What Lagarde at the ECB’s helm means for real estate investors
Following in Mario Draghi’s footsteps, Europe’s economic stimulus policies under Christine Lagarde look set to continue.
Christine Lagarde taking the helm of the European Central Bank has sent real estate investors sifting through possible policy shifts.
What they’ve discovered, at least for now, is business as usual.
Lagarde, the ECB’s first-female president, is broadly expected to stay the path set out by her predecessor, Mario Draghi. Crucially, this means the pursuit of the central bank’s bond buying programme that restarted this month.
“It’s been a good four years since the ECB began buying assets through its quantitative easing programme, so this month’s restart really means more of the same,” says Michael Kavanau, EMEA debt advisory at JLL. “Investors are therefore familiar with the outcomes of that.”
The QE programme will see €20 billion in bond purchases a month and sits alongside borrowing rates at record lows. These policies are aimed at bolstering economic growth and should galvanize further the unprecedented appetite for commercial real estate. A record US$330 billion of dry powder is targeting the sector globally.
Boosting Europe’s appeal
“Low rates are a big motivating factor for investors who may be considering Europe for the first time, as well as those seeking to take advantage of the opportunity to lock in attractive fixed rate refinancing,” Kavanau says.
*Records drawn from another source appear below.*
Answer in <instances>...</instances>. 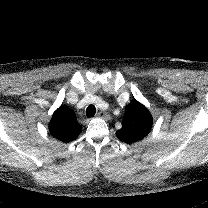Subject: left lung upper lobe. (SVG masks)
Instances as JSON below:
<instances>
[{
  "instance_id": "obj_1",
  "label": "left lung upper lobe",
  "mask_w": 208,
  "mask_h": 208,
  "mask_svg": "<svg viewBox=\"0 0 208 208\" xmlns=\"http://www.w3.org/2000/svg\"><path fill=\"white\" fill-rule=\"evenodd\" d=\"M153 119L148 109L137 100L126 108L122 128L116 131L119 140L132 144L144 138L151 130Z\"/></svg>"
}]
</instances>
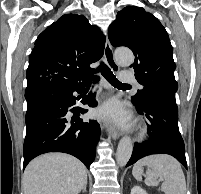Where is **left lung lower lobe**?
<instances>
[{
  "mask_svg": "<svg viewBox=\"0 0 201 194\" xmlns=\"http://www.w3.org/2000/svg\"><path fill=\"white\" fill-rule=\"evenodd\" d=\"M139 114L149 120L150 139L135 144L132 156L126 166L151 154H169L187 168L185 146L178 128V108L174 98L157 95L142 106H137Z\"/></svg>",
  "mask_w": 201,
  "mask_h": 194,
  "instance_id": "1",
  "label": "left lung lower lobe"
}]
</instances>
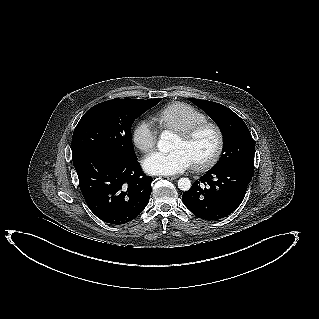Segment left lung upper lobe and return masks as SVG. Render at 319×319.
<instances>
[{"mask_svg":"<svg viewBox=\"0 0 319 319\" xmlns=\"http://www.w3.org/2000/svg\"><path fill=\"white\" fill-rule=\"evenodd\" d=\"M206 112L223 135V155L212 169L240 166L254 171L255 145L245 122L229 108L207 100L189 99Z\"/></svg>","mask_w":319,"mask_h":319,"instance_id":"5c2ea615","label":"left lung upper lobe"}]
</instances>
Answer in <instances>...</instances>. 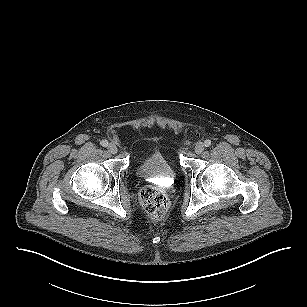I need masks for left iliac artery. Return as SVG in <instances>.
Segmentation results:
<instances>
[{
	"instance_id": "44dca946",
	"label": "left iliac artery",
	"mask_w": 307,
	"mask_h": 307,
	"mask_svg": "<svg viewBox=\"0 0 307 307\" xmlns=\"http://www.w3.org/2000/svg\"><path fill=\"white\" fill-rule=\"evenodd\" d=\"M211 145V140L207 139L204 141V146L209 147Z\"/></svg>"
}]
</instances>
“There’s been a move away from floating to fixed in the past three years, particularly among those who anticipate holding their assets for longer and through to the next cycle.”.
Equally, such low rates have made real estate “one of the few strong sources of return”, Kavanau says, pointing to the US$ 17 trillion of negative yielding sovereign debt.
“Zero interest rates in Europe are just another compelling reason to consider the region’s real estate, which can offer meaningful returns, generally higher than in other asset classes,” he adds.
Low rates across the board
Other central banks around the world are also maintaining low interest rate policies. In its third cut in four months, the Federal Reserve recently lowered the target for its benchmark rate to a range of 1.5 percent to 1.75 percent.
“While investors from across the Atlantic have found the comparatively lower base rates of Europe attractive, currency has in parallel played an equally important part in geographical decision-making,” says Kavanau.
Europe, despite employment reaching a record high, is not without its woes, with business confidence down. And the International Monetary Fund has forecast economic growth of just 1.2 percent this year and 1.4 percent next year for the eurozone.
“Central bank monetary policy can only do so much,” says David Rea, chief economist for EMEA at JLL. “If there is no demand for credit, QE is the economic equivalent of pushing on a string. If Europe’s economies are slowing, a fiscal response is required.”
However, Rea says most European economies are “fairly well-positioned to be able to provide some stimulus, with modest fiscal borrowing, sustainable debt levels and very low borrowing costs.”